In fact, nothing could be further from the truth: the things that were simply too hard to part with, contained too many memories, ultimately went into the closet that "we had to have anyway." And so it is a closet full of skeletons, the "things" that own us, rather than the other way around, making a mockery of the word "possessions." We are determined to face them down, and live the life we have chosen, unfettered by closets full of things we don't use in places we don't live.
As I type this, I am sitting in a sea of cardboard boxes; the simple act of walking from the penthouse to the bedroom is an acrobatic exercise that often exacts collateral damage on the dog, who was always underfoot anyway and now has nowhere to escape.
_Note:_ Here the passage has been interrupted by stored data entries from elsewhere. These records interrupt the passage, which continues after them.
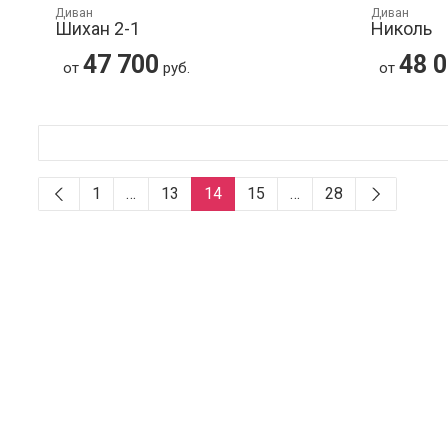
Диван
Диван
Шихан 2-1
Николь
47 700
48 
от
руб.
от
1
…
13
14
15
…
28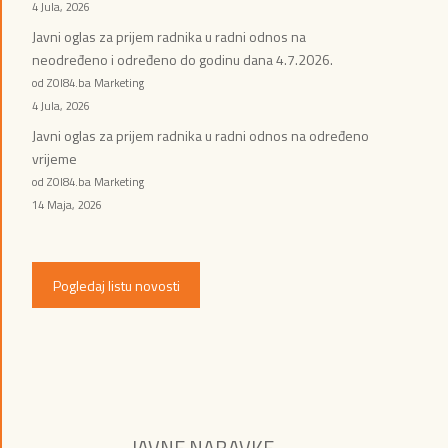
4 Jula, 2026
Javni oglas za prijem radnika u radni odnos na
neodređeno i određeno do godinu dana 4.7.2026.
od ZOI84.ba Marketing
4 Jula, 2026
Javni oglas za prijem radnika u radni odnos na određeno
vrijeme
od ZOI84.ba Marketing
14 Maja, 2026
Pogledaj listu novosti
JAVNE NABAVKE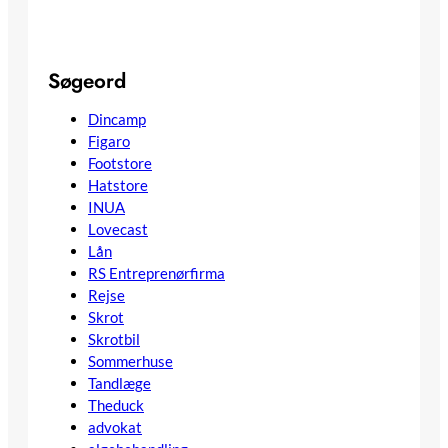
Søgeord
Dincamp
Figaro
Footstore
Hatstore
INUA
Lovecast
Lån
RS Entreprenørfirma
Rejse
Skrot
Skrotbil
Sommerhuse
Tandlæge
Theduck
advokat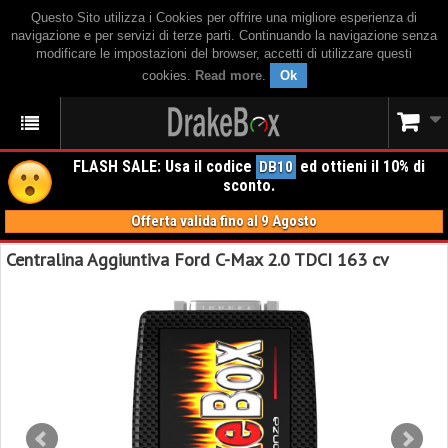
Questo Sito utilizza i Cookies per offrire una migliore esperienza di
navigazione e per servizi di terze parti. Continuando la navigazione senza
modificare le impostazioni del browser, accetti di utilizzare questi
cookies.
Read more
.
Ok
FLASH SALE: Usa il codice
ed ottieni il 10% di
DB10
sconto.
Offerta valida fino al 9 Agosto
Centralina Aggiuntiva Ford C-Max 2.0 TDCI 163 cv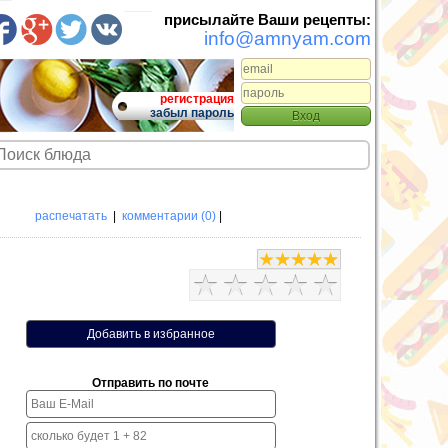
присылайте Ваши рецепты:
info@amnyam.com
регистрация
забыл пароль
распечатать
|
комментарии (0)
|
Отправить по почте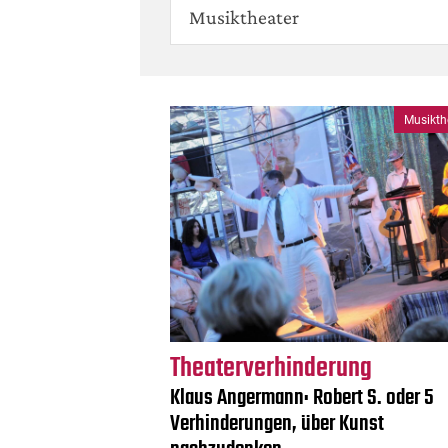
Musiktheater
Musikth
Theaterverhinderung
Klaus Angermann: Robert S. oder 5
Verhinderungen, über Kunst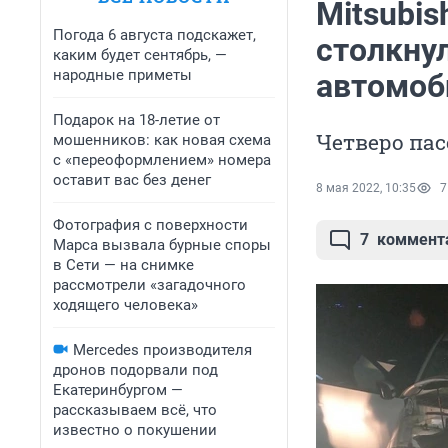
Mitsubis
Погода 6 августа подскажет,
столкнул
каким будет сентябрь, —
народные приметы
автомоб
Подарок на 18-летие от
Четверо па
мошенников: как новая схема
с «переоформлением» номера
оставит вас без денег
8 мая 2022, 10:35
7
Фотография с поверхности
7
коммент
Марса вызвала бурные споры
в Сети — на снимке
рассмотрели «загадочного
ходящего человека»
Mercedes производителя
дронов подорвали под
Екатеринбургом —
рассказываем всё, что
известно о покушении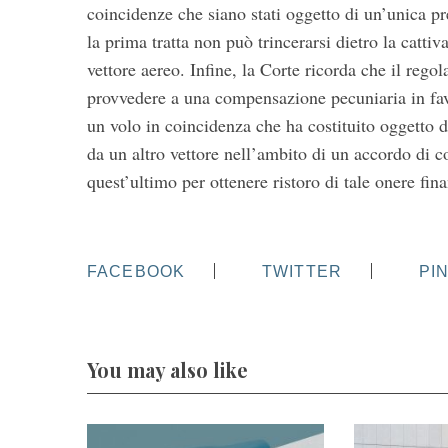
coincidenze che siano stati oggetto di un’unica pr
la prima tratta non può trincerarsi dietro la catti
vettore aereo. Infine, la Corte ricorda che il rego
provvedere a una compensazione pecuniaria in favo
un volo in coincidenza che ha costituito oggetto d
da un altro vettore nell’ambito di un accordo di co
quest’ultimo per ottenere ristoro di tale onere fina
FACEBOOK
TWITTER
PI
You may also like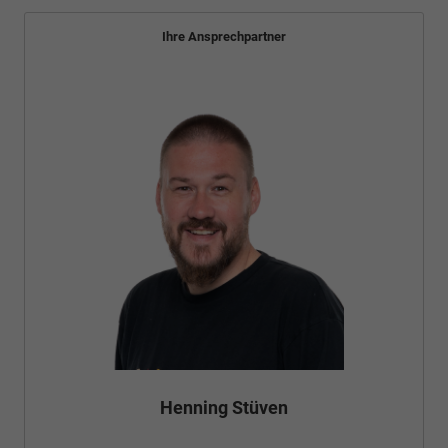
Ihre Ansprechpartner
Henning Stüven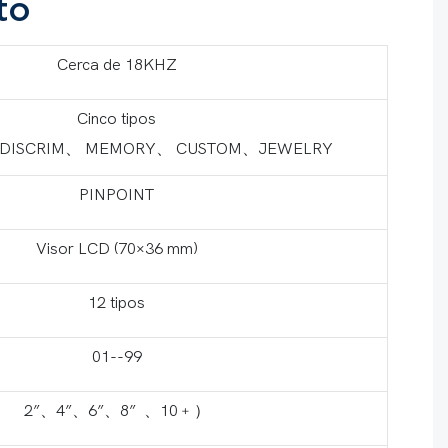
to
Cerca de 18KHZ
Cinco tipos
、DISCRIM、 MEMORY、 CUSTOM、JEWELRY
PINPOINT
Visor LCD (70×36 mm)
12 tipos
01--99
2”、4”、6”、8” 、10﹢）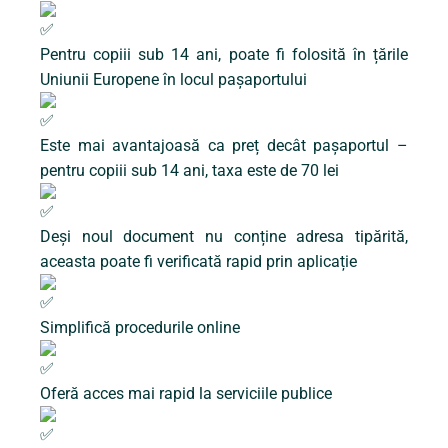
Pentru copiii sub 14 ani, poate fi folosită în țările
Uniunii Europene în locul pașaportului
Este mai avantajoasă ca preț decât pașaportul –
pentru copiii sub 14 ani, taxa este de 70 lei
Deși noul document nu conține adresa tipărită,
aceasta poate fi verificată rapid prin aplicație
Simplifică procedurile online
Oferă acces mai rapid la serviciile publice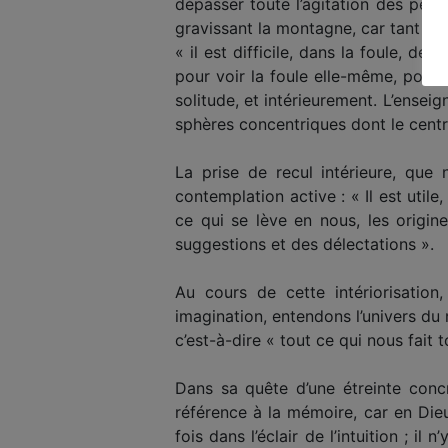
dépasser toute l’agitation des pens
gravissant la montagne, car tant q
« il est difficile, dans la foule, de 
pour voir la foule elle-même, pour 
solitude, et intérieurement. L’enseig
sphères concentriques dont le centr
La prise de recul intérieure, que 
contemplation active : « Il est utile
ce qui se lève en nous, les origin
suggestions et des délectations ».
Au cours de cette intériorisation
imagination, entendons l’univers du 
c’est-à-dire « tout ce qui nous fait 
Dans sa quête d’une étreinte concrè
référence à la mémoire, car en Dieu
fois dans l’éclair de l’intuition ; il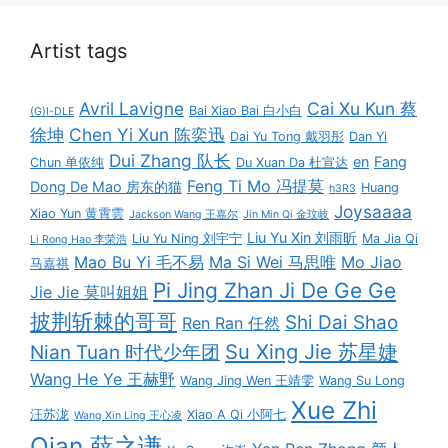
Artist tags
Avril Lavigne
Cai Xu Kun 蔡
Bai Xiao Bai 白小白
(G)I-DLE
徐坤
Chen Yi Xun 陈奕迅
Dai Yu Tong 戴羽彤
Dan Yi
Dui Zhang 队长
en
Fang
Chun 单依纯
Du Xuan Da 杜宣达
Feng Ti Mo 冯提莫
Dong De Mao 房东的猫
Huang
h3R3
Joysaaaa
Xiao Yun 黄霄雲
Jackson Wang 王嘉尔
Jin Min Qi 金玟岐
Liu Yu Xin 刘雨昕
Liu Yu Ning 刘宇宁
Ma Jia Qi
Li Rong Hao 李荣浩
Mao Bu Yi 毛不易
Ma Si Wei 马思唯
Mo Jiao
马嘉祺
Pi Jing Zhan Ji De Ge Ge
Jie Jie 莫叫姐姐
披荆斩棘的哥哥
Shi Dai Shao
Ren Ran 任然
Su Xing Jie 苏星婕
Nian Tuan 时代少年团
Wang He Ye 王赫野
Wang Jing Wen 王靖雯
Wang Su Long
Xue Zhi
汪苏泷
Xiao A Qi 小阿七
Wang Xin Ling 王心凌
Qian 薛之谦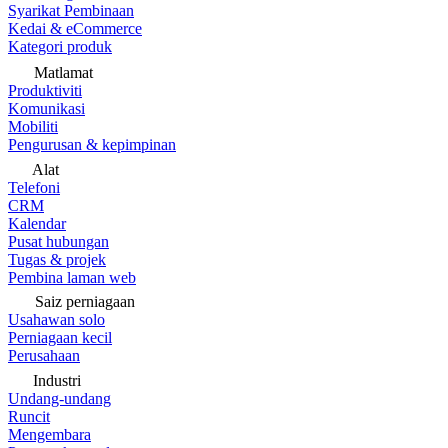
Syarikat Pembinaan
Kedai & eCommerce
Kategori produk
Matlamat
Produktiviti
Komunikasi
Mobiliti
Pengurusan & kepimpinan
Alat
Telefoni
CRM
Kalendar
Pusat hubungan
Tugas & projek
Pembina laman web
Saiz perniagaan
Usahawan solo
Perniagaan kecil
Perusahaan
Industri
Undang-undang
Runcit
Mengembara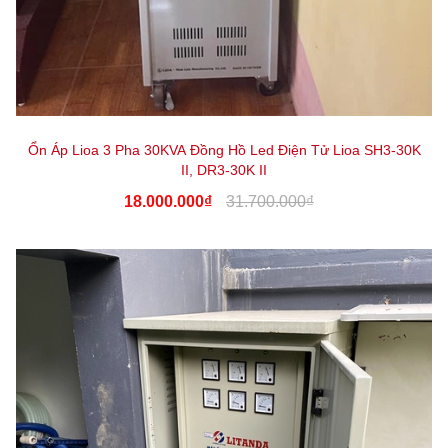
Ổn Áp Lioa 3 Pha 30KVA Đồng Hồ Led Điện Tử Lioa SH3-30K
II, DR3-30K II
18.000.000₫
31.700.000₫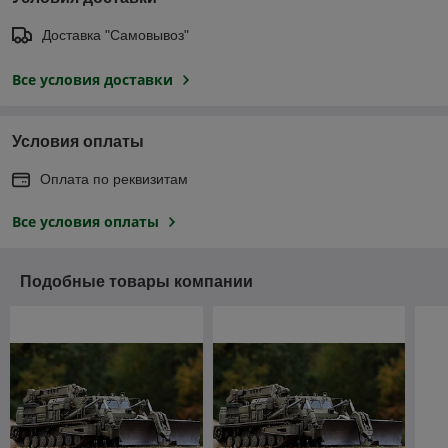
Доставка "Самовывоз"
Все условия доставки
Условия оплаты
Оплата по реквизитам
Все условия оплаты
Подобные товары компании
The past two days have been a whirlwind of eBay activity as we sell everything from sterling silver to bits of police motorcycle uniforms. There are more books than either of us remembered, between the keepsake and inscribed volumes, and the ones we thought we'd read "someday" in a few years, after we whittled down the stack we brought with us to while away the time (we've averaged only one a year since we left). Sadly, the books have no monetary value, and we are donating them to the library.
The bulkier items are on Craig's List, like the air compressor. I've got about five pounds of Freon R-12 refrigerant in a 30# cylinder that I'm trying to figure out how to legally sell, worth a couple hundred bucks. There are a daunting number of items still to list on the Internet, including motorcycle parts, collectible Matchbox cars, and various bits of memorabilia. We'd already exhausted the family and friends avenue before we hit the road: the heirlooms we've been storing were offered to family in the pre-departure purge, and our friends ended up with a lot of our furniture, tools, and kitchenware.
Louise is better at this than I. Other than a box of childhood toys that will need some kind of ceremonial send-off (they are too far gone even to be given away at this point), she has had no trouble glancing at items and plopping them into boxes or onto piles. I, on the other hand, have spent inordinate amounts of time thumbing through cherished volumes, fondling keepsakes, and ruminating about appropriate dispositions for gifts from now-deceased relatives. I am taking digital photos of the truly important items as a memento, but as they say at liquidations, "everything must go."
When we left here five and a half years ago, the bus was packed to the gills -- we crammed everything in that we possibly could. But over that time we've consumed the consumables, replaced the replacement parts, and simply got rid of lots of stuff that we realized we were carrying around for no reason. So today we have a little more room, and I expect we will once again leave here with none to spare. Some of the books will get crammed in the bookshelves, the motor uniform will get stuffed in the closet, and extra tools and parts will be squeezed into the bays.
Several boxes will likely fill the living room as we plan to cull through thousands of slides and photographic prints, both loose and in albums, and send the ones we'd like to keep off to be digitized. Some of the for-sale items will likely leave here with us as well, until their listings end or a buyer steps forward. And I am mentally preparing myself for the reality that, on our last day here about two weeks from now, there will be a huge pile of stuff that will have to go to Freecycle, Goodwill, or the dump. I hope I will be ready.